Strengths of this study include the use of a validated perinatal clinical registry to identify the adverse birth exposure groups. The linkage of population-based administrative health data allowed us to assemble a large cohort of children born in Alberta over a 5-year period (2005–2010) and follow up their history of respiratory health services utilization over the first five years of their life.

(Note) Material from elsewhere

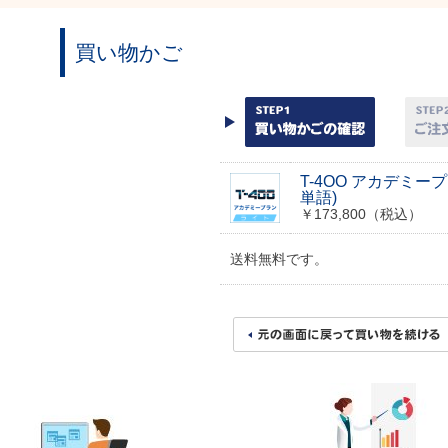
買い物かご
T-4OO アカデミープ
単語)
￥173,800（税込）
送料無料です。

Study limitations are related to potential misclassification of respiratory outcomes. We used ICD diagnostic codes recorded in administrative databases to estimate rates of respiratory health services utilization. The impact of potential misclassification in outcome assessment is expected to be minimal because the healthcare databases used in this study follow high-quality data protocols [55]. A set of quality control measures to ensure high-quality hospitalization data are applied by the Canadian Institute for Health Information such as examining relationships between data elements and element edits to each abstract [55]. However, limitations of using single code diagnoses data for some conditions like asthma exist, which is difficult to diagnose using single coding administrative data [56] especially during early childhood. There is a potential overestimation of both hospitalizations and ED visit rates as we were not able to adjust the denominators for the number of children who moved out of the province during the follow-up period due to lack of migration data. However, as a low annual average rate of emigration during the study period has been estimated (around 0.18% [57]), the impact of migration on rate calculations is likely low. Residual confounding is expected to some extent since the datasets do not register clinical information about other important factors related to respiratory health (e.g., ventilation therapies or improvements in subsequent health care for neonates experiencing adverse birth outcomes, and breastfeeding). The use of population-level data and hierarchical models at the DA level accounted for possible differential geographical access to health services and climate conditions that may modulate the frequency of some respiratory diseases, helping to reduce bias in RR estimations.
This study supports evidence about increased ED visits and hospitalizations for respiratory problems in the first five years of life in children born PTB. Additionally, the study showed that alterations in fetal growth, especially in LGA at term cases, increased the use of respiratory health services utilization during early childhood, particularly for respiratory infections. The population-level patterns of age-specific trajectories in health service utilization have the potential to inform the development of targeted paediatric strategies supportive of healthy lung development in children who experienced adverse birth outcomes. Future research using life-course and environmental approaches are needed to improve our knowledge of the relationships between adverse birth outcomes and lung function in early childhood.